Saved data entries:
================================

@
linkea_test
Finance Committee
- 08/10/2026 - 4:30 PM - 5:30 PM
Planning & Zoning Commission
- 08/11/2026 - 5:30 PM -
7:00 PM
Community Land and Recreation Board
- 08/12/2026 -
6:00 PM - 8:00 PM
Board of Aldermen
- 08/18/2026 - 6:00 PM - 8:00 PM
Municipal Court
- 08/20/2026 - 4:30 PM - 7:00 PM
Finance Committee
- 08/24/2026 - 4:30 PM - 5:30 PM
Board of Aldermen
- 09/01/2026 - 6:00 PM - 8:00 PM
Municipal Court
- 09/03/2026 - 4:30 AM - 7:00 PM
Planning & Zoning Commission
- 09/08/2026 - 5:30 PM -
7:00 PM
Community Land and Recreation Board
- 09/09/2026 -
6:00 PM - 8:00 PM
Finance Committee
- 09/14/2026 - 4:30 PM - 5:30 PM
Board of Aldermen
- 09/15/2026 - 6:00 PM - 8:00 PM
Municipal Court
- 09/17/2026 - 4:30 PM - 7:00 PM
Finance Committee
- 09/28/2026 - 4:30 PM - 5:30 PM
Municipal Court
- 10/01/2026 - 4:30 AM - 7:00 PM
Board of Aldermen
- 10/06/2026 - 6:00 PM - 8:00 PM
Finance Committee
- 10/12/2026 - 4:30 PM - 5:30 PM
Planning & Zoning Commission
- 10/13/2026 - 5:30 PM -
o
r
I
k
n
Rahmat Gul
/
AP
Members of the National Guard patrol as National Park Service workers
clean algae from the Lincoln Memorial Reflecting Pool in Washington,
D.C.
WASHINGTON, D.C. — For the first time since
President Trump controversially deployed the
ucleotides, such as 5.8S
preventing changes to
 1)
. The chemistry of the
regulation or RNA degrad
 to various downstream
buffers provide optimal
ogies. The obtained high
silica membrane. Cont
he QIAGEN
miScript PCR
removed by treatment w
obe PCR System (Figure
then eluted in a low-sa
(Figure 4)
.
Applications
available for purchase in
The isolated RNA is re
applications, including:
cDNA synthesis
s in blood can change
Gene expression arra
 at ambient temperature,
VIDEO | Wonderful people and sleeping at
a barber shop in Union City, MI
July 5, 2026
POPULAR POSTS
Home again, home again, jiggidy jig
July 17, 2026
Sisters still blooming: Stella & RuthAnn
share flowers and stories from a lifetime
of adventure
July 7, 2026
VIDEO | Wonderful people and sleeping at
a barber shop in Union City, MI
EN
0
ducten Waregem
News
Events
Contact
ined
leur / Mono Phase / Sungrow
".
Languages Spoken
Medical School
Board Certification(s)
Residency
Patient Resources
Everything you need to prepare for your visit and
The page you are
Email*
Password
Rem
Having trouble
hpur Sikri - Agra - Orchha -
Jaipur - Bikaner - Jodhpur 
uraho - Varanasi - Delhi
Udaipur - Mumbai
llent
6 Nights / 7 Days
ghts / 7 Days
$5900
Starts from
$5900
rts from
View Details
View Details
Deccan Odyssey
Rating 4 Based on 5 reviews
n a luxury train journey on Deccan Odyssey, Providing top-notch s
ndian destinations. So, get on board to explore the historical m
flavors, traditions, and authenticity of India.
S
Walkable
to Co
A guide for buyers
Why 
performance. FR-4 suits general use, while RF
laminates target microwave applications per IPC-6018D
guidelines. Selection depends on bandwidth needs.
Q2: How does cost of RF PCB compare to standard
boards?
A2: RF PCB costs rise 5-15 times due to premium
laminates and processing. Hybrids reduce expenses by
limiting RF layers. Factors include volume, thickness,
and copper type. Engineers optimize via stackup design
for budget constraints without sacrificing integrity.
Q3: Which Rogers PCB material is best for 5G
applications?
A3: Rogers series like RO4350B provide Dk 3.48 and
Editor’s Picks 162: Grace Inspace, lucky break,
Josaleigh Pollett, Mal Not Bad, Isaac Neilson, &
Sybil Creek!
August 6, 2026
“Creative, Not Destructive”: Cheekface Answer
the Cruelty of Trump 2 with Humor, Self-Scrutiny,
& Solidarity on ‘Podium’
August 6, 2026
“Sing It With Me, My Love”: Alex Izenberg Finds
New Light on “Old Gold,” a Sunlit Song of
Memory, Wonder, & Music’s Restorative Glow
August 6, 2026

================================

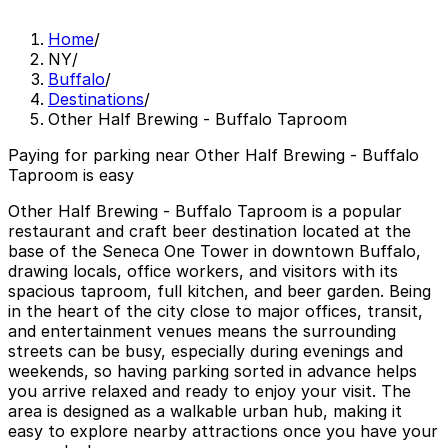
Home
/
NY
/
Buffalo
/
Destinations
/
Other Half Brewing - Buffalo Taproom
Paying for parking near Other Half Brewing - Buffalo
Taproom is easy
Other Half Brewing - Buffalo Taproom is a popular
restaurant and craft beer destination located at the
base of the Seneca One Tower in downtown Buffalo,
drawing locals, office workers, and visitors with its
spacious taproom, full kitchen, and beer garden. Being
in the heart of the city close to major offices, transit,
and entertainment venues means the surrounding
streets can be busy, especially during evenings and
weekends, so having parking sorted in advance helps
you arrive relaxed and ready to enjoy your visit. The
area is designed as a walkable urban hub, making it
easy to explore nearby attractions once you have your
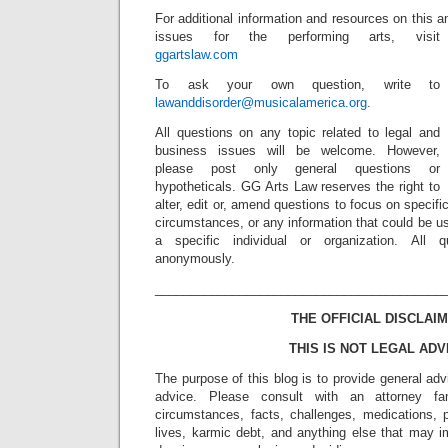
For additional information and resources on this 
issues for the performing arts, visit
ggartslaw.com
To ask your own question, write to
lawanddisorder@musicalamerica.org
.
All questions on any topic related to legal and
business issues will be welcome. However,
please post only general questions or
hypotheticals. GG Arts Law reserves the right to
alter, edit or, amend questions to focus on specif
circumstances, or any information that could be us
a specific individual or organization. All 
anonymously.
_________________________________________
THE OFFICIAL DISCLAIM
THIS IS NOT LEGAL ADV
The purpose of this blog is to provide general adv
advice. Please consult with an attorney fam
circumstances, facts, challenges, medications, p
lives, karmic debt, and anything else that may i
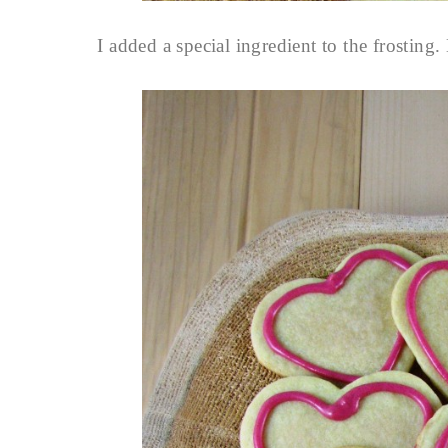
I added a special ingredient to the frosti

================================

• _Your goal_
All lines of the records above that carry the word "Half" should be listed.

• _Solution for this problem_
Other Half Brewing - Buffalo Taproom
Paying for parking near Other Half Brewing - Buffalo
Other Half Brewing - Buffalo Taproom is a popular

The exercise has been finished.